Pentecost is a reversal of Babel. With Pentecost, there are different languages, but a single heart. With Pentecost, there is a diversity of speech which is embraced and affirmed, but there’s also a unity of spirit, a unity of Holy Spirit. This prompts a question: are there any towers of Babel that we are building? If so, what are they?
Remember, the question doesn’t concern the structure (be it a literal structure or a figurative one), the effort put into it, or whatever else we set our hands to. Rather, the question concerns our motivation, our reason for doing what we do. The focus shifts from “what are we doing” to “why are we doing it.”

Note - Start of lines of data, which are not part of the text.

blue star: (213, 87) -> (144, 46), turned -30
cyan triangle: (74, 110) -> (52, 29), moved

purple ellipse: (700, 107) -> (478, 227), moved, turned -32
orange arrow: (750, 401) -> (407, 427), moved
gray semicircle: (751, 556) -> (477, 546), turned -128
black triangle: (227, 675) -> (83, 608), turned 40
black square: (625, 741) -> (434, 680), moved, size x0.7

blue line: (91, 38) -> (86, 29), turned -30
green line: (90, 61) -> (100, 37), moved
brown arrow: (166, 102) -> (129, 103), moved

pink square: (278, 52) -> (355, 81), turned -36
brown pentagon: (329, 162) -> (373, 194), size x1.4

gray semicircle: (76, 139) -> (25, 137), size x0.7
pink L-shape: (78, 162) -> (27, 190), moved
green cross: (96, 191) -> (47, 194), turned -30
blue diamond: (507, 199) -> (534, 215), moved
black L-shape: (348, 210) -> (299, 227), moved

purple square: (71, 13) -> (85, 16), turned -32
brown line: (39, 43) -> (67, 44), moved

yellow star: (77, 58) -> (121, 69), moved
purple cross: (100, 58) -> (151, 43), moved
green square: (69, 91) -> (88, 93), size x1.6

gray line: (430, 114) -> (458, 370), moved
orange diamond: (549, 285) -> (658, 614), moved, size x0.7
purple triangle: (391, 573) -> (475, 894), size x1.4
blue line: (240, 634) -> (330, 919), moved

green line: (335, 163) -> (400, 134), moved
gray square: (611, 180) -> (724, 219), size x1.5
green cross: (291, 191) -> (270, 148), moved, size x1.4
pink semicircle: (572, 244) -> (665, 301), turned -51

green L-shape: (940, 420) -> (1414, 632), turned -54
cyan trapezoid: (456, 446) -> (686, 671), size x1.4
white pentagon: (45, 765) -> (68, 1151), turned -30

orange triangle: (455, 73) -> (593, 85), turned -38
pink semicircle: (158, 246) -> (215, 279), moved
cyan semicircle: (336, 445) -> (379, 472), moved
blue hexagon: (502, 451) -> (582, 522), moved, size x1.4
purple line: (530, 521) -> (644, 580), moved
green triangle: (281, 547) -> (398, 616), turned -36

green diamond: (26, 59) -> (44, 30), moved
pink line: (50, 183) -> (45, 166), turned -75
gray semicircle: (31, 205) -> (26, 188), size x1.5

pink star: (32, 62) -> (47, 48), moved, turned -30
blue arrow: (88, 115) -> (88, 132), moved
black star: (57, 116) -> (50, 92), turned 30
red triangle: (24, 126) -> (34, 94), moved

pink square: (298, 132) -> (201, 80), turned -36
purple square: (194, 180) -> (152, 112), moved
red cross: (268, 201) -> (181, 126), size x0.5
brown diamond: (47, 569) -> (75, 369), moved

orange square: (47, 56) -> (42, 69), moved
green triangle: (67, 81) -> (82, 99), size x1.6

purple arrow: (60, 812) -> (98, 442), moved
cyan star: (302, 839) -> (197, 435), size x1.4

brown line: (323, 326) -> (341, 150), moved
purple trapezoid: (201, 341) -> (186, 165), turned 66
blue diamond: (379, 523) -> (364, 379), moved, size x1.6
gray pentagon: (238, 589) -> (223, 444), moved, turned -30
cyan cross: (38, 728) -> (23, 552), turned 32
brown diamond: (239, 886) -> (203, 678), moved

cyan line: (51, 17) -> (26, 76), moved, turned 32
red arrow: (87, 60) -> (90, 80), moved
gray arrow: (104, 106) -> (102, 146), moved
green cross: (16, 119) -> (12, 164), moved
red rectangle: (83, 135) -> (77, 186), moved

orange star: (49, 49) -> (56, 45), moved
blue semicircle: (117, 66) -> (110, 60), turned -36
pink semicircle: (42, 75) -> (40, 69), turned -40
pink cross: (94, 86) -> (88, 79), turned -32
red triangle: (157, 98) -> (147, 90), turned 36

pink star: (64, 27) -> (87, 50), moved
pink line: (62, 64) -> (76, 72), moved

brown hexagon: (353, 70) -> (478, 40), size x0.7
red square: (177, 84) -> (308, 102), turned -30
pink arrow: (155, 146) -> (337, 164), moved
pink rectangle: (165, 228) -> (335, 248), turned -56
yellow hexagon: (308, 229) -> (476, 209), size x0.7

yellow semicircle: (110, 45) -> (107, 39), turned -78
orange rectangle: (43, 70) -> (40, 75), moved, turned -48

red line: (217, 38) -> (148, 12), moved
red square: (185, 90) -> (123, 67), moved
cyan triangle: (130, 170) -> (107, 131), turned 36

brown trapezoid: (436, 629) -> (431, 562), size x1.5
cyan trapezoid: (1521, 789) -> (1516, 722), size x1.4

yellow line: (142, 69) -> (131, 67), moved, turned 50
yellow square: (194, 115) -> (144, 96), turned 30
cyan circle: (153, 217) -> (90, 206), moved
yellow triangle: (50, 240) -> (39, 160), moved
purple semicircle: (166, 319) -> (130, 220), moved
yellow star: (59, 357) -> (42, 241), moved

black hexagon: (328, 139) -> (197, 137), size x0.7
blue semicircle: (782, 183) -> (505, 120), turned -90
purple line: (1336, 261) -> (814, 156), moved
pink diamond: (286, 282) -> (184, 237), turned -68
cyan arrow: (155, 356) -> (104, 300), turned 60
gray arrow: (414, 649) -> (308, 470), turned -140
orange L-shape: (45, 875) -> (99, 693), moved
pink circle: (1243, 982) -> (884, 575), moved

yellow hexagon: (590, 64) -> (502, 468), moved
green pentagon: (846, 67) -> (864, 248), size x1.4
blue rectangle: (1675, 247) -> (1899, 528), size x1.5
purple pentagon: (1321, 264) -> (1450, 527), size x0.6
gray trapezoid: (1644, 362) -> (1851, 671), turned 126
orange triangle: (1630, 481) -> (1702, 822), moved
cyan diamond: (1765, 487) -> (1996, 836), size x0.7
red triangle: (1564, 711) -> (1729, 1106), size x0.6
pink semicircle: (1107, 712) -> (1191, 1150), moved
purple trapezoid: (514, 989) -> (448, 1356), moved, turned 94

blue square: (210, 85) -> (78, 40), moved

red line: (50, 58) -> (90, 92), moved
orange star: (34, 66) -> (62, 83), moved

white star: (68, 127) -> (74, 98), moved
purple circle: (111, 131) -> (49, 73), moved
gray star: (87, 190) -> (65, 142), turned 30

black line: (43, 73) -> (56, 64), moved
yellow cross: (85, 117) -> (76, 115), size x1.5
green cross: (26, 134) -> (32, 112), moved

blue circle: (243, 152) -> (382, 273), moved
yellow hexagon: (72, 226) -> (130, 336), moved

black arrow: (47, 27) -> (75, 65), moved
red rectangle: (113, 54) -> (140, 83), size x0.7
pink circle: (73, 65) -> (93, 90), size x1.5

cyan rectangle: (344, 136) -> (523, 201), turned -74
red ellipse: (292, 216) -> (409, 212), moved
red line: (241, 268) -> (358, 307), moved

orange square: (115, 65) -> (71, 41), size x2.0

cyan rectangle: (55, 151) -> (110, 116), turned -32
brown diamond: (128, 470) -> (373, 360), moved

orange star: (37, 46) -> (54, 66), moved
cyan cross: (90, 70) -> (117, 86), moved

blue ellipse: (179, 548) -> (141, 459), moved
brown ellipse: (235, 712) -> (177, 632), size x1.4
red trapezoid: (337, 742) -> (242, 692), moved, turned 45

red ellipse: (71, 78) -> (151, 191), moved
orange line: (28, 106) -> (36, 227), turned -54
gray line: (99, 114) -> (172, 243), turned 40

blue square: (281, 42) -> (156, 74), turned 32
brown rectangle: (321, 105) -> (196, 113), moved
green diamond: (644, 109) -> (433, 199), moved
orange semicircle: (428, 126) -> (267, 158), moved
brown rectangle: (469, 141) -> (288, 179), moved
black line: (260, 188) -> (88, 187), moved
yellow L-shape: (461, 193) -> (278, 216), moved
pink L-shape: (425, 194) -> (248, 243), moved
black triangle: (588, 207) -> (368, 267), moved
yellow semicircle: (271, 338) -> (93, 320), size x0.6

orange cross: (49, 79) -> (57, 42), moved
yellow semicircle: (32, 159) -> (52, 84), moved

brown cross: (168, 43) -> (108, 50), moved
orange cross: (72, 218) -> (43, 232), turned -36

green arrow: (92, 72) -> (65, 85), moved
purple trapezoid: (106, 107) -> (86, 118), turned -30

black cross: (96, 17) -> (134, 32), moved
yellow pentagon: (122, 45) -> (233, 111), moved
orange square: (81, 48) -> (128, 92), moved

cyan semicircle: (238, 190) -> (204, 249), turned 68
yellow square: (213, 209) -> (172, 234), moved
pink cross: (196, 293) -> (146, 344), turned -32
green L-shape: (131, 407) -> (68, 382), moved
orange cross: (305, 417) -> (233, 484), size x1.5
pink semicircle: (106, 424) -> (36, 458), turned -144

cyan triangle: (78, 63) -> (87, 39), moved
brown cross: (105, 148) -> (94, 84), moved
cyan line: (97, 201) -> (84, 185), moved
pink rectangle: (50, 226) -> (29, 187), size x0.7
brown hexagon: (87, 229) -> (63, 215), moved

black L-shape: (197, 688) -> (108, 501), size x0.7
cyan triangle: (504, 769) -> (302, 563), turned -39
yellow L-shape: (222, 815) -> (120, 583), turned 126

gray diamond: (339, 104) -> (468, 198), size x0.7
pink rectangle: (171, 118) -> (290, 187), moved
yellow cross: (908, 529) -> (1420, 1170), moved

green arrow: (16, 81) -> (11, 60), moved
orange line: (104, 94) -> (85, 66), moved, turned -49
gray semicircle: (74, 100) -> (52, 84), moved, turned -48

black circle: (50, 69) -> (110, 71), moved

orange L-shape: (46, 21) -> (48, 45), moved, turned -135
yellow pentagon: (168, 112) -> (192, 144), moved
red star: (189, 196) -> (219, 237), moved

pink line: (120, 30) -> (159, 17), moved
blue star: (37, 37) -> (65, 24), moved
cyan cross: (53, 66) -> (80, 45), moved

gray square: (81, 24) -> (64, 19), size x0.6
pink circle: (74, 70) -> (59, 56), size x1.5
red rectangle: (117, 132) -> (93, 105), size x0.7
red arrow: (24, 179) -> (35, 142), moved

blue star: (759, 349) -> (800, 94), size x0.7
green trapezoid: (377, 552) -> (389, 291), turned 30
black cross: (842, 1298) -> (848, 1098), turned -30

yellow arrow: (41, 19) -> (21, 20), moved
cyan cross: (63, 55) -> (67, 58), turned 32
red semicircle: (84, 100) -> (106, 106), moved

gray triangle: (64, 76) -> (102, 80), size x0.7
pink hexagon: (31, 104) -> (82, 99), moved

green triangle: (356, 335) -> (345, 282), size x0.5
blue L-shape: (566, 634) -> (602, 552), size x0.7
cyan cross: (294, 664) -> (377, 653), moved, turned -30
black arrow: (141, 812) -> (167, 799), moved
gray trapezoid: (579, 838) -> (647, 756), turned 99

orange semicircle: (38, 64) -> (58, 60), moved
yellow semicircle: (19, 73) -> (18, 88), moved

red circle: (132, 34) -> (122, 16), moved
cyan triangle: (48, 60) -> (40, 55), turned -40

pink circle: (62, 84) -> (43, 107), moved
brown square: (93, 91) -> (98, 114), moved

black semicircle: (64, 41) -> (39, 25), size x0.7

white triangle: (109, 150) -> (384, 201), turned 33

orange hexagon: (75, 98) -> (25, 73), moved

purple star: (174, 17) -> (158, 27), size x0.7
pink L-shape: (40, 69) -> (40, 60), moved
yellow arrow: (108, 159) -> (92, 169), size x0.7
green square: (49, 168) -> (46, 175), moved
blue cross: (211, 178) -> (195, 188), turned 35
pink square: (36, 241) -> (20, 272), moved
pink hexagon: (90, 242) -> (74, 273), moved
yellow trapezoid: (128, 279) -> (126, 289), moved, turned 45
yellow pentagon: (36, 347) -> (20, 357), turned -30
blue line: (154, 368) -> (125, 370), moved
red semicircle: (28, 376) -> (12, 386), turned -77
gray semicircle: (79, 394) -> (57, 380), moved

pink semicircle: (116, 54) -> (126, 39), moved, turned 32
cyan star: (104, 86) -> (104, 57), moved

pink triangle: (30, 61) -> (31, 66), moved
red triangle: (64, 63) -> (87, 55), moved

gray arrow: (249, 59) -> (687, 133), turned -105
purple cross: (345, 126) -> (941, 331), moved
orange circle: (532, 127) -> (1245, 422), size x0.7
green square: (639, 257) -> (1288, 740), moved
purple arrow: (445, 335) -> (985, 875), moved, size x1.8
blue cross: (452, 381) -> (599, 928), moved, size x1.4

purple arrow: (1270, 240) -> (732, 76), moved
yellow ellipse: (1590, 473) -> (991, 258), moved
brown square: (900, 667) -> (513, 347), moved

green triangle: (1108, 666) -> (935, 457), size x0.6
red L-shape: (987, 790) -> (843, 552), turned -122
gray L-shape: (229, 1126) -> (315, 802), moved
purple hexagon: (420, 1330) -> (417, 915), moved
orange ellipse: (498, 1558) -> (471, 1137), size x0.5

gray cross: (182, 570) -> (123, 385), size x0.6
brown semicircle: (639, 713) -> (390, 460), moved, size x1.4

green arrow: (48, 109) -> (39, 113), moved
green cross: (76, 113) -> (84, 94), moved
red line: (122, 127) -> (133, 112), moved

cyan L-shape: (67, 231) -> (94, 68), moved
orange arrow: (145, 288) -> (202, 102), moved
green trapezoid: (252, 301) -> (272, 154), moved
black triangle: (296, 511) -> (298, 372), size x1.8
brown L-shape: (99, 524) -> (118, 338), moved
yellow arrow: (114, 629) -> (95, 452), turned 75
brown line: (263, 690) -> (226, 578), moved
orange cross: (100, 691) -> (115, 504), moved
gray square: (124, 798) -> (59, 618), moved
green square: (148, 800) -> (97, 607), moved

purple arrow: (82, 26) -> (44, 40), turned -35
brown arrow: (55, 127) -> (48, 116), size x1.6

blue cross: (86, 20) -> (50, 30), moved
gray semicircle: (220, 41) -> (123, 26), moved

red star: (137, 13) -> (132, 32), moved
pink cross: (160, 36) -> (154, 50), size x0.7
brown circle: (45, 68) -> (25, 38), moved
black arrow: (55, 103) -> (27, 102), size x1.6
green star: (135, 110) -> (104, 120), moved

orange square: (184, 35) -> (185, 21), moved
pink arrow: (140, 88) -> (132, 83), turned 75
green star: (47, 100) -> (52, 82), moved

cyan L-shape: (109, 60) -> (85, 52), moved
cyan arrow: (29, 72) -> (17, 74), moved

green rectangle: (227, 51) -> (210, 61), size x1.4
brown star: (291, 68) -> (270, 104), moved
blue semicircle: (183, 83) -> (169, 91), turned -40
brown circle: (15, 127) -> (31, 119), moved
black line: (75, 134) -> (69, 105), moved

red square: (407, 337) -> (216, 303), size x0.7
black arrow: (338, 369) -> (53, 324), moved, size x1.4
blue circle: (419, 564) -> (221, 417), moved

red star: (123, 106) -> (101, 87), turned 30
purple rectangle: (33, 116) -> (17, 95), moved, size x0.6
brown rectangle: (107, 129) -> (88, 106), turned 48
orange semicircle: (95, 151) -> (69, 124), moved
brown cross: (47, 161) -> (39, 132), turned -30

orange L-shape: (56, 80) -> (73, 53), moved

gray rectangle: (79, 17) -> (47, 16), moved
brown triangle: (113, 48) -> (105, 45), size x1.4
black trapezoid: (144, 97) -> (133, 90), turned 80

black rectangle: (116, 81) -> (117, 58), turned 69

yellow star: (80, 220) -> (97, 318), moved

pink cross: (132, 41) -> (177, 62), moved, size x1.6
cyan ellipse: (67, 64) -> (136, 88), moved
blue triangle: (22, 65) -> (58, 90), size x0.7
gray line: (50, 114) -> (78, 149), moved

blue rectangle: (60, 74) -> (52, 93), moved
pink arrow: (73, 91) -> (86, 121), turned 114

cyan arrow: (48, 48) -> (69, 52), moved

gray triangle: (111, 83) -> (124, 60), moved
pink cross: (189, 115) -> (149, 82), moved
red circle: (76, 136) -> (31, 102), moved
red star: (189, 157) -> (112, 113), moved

Bratcher finishes his thought this way: “We do need the same [Pentecostal] infilling of our hearts that will so fill us with the love for God and each other that there will be no more room for pettiness, for selfishness, for arrogant ambition, for sin.” You know, all of the skills that we spend too much time honing!
But instead, “When we wait for that enabling power from God, and employ it for [God’s] purposes in the world rather than ours, it may just be that ‘this is only the beginning of what they will do; nothing that they propose to do will now be impossible for them.’”
A divine infusion of wisdom is ours for the asking, so that our intelligence doesn’t run away with us. What a wonderful and awesome thing that would be; and indeed, it is!
* The Western Heritage, Donald Kagan, Steven Ozment, and Frank M. Turner, eds.